Weirdly enough I took it very calmly, informed my son and then awaited the slow wheels of bureaucracy to commence. The first ‘oncologist’ to whom I was assigned at the local hospital took my temperature and blood pressure and told me to ‘come back next week’. His undisguised attempts at ‘learning by doing’, persuaded me to opt for his boss, who seemed more competent. Since I no longer enjoyed the bloom of youth, I was somewhat astounded that she prescribed the highest dose of chemo and radiation possible. In fact, she was so excited about it that it felt like she was presenting me with a high-ranking award. Instincts warned me that this was not a good idea, but Swiss consultants are not generally open to quizzical patients. Predictably it all went very much wrong and after becoming acutely ill, there followed a lengthy stay in hospital while a variety of doctors kept me infused with many a potion to at least keep body and soul ticking.
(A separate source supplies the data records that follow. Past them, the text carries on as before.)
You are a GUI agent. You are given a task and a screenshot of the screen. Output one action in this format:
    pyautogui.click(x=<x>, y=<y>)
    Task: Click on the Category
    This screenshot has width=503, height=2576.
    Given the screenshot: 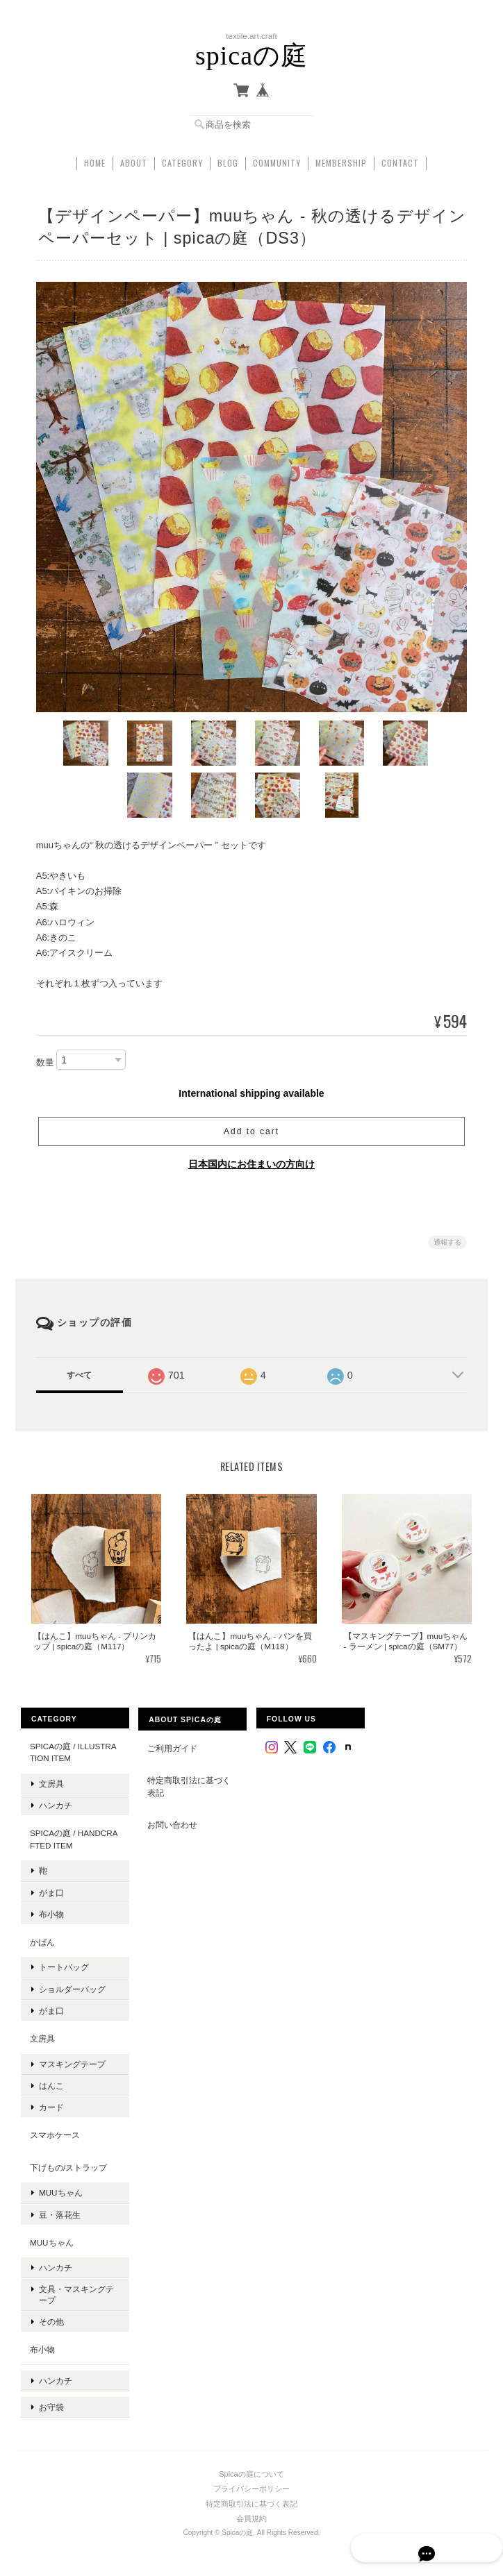 What is the action you would take?
    pyautogui.click(x=182, y=159)
    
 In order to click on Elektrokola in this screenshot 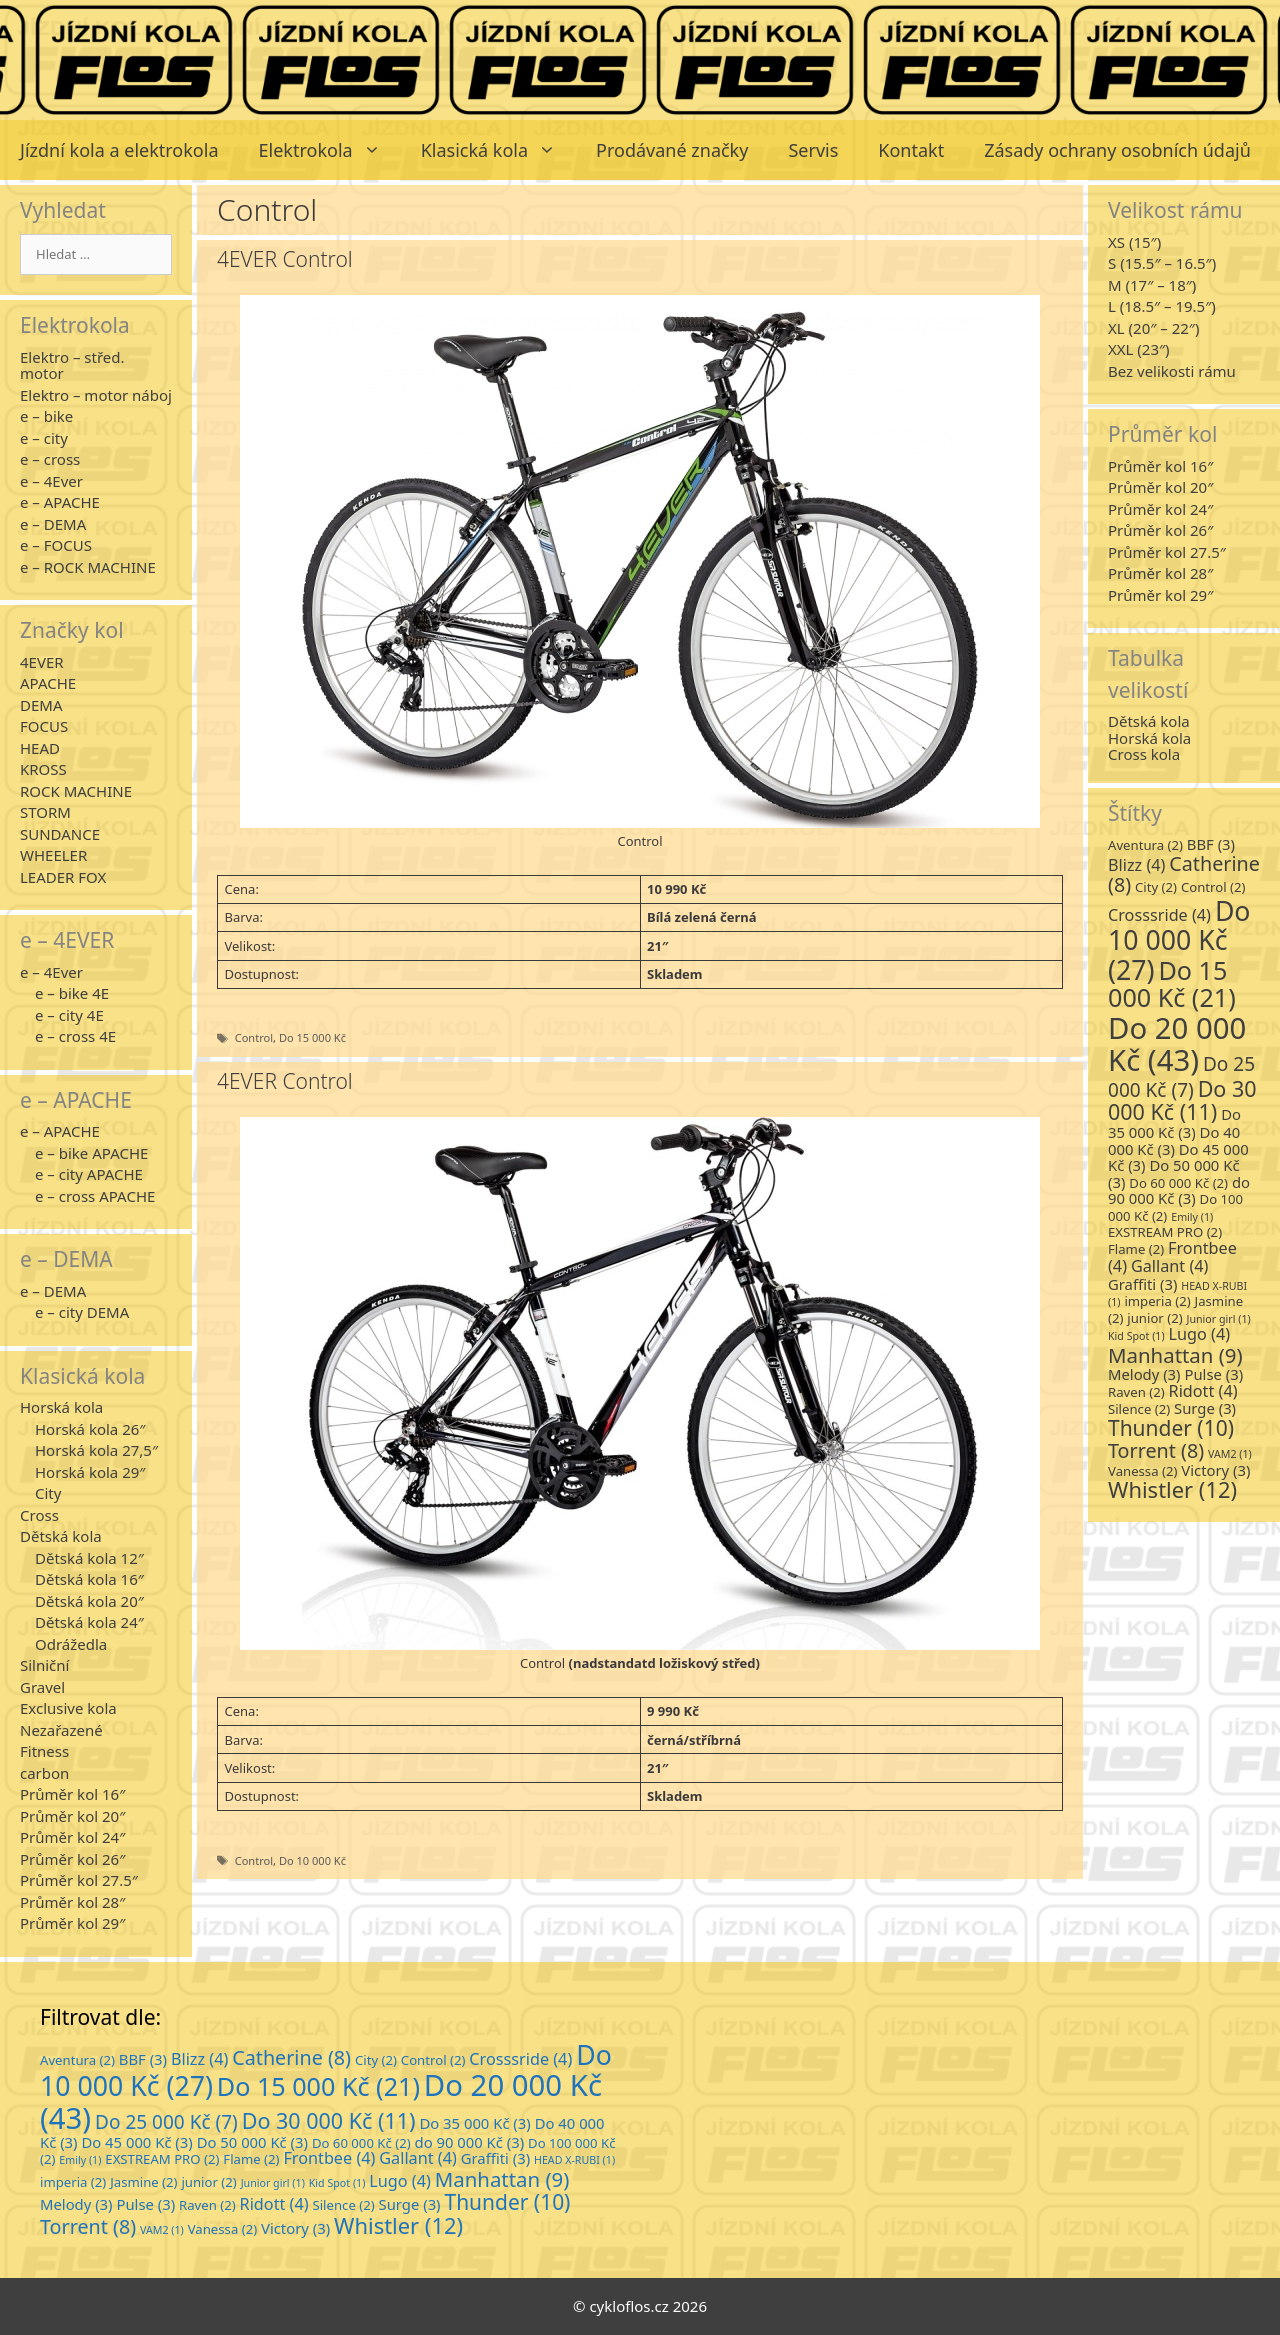 , I will do `click(330, 150)`.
They assured me that the healing process could not be triggered with medication, only time and nature could work the magic that chemo and radiation had inflicted on me. (Upon reflection, I now know why I referred to the radiation centre on my daily visits, as the frying pan.) It damaged organs and tissue within hopping distance from the tumour with remorseless accuracy. My collapse was inevitable.

This first hospital in which I was parked, does not enjoy the most proficient status, and during my stay, I was privy to almost daily validation of this truthful assessment. It would have been ideal as a Red Cross Centre in some remote corner of the world, catering for sport injuries, or even an appendix job, but not cancer treatment and surgery. There were many young nurses clowning around in the corridors, but not one was capable of inserting a needle into a vein without causing enormous discomfort and often, injury. The rinse and repeat efforts gifted me with multiple bruises and two thrombosis in my arms. Undeterred, they continued their learning-by-doing tactic until I finally discharged myself after several weeks, and my long-suffering son shipped me out of hospital in a wheelchair. My sympathetic GP immediately transferred me to a more renowned and reputable clinic, where Professors take themselves, their patients and their tried and tested methods seriousl

It is probably fair to say that even this clinic is not devoid of blunders, but at least there are friendly, helpful nurses to lighten the load. Four months after the initial diagnosis, the operation was carried out and I woke up to a brand-new world, where it became clear that life would no longer revert to the carefree walk in the park I had so far enjoyed. In fact, chemo/radiation treatment had been so aggressive, that the tumour had completely disappeared. But its sorry effects on the rest of my body cannot be repaired.

Six months later, one particular blunder, sparked by an overly fervent nurse, caused a further four operations and another three-week sojourn at the clinic. By the end of this time and facing further interventions and therapy, my entire body and all orifices seemed to have been on permanent display on the world stage. Each process needed forms to sign, that all images and documentation related to my case could be circulated for research and education, with my permission. For someone who skirted around all references to toilet procedures of any nature, this required a drastic change of culture into a brand-new world. But you know what?I am still alive, despite the biblical “three score years and ten” setting, I am living in a time where God-given brains, education, training and willing doctors has made it possible to survive past killers. As I finally left hospital, well stitched up, I had a grateful sense in my soul, that I had at least lived the best part of my life, untouched by this dreadful illness and all its associated side effects. I never dreamt that this would/could happen to me – it just crept up on me.

And the second thought was – I’m still alive!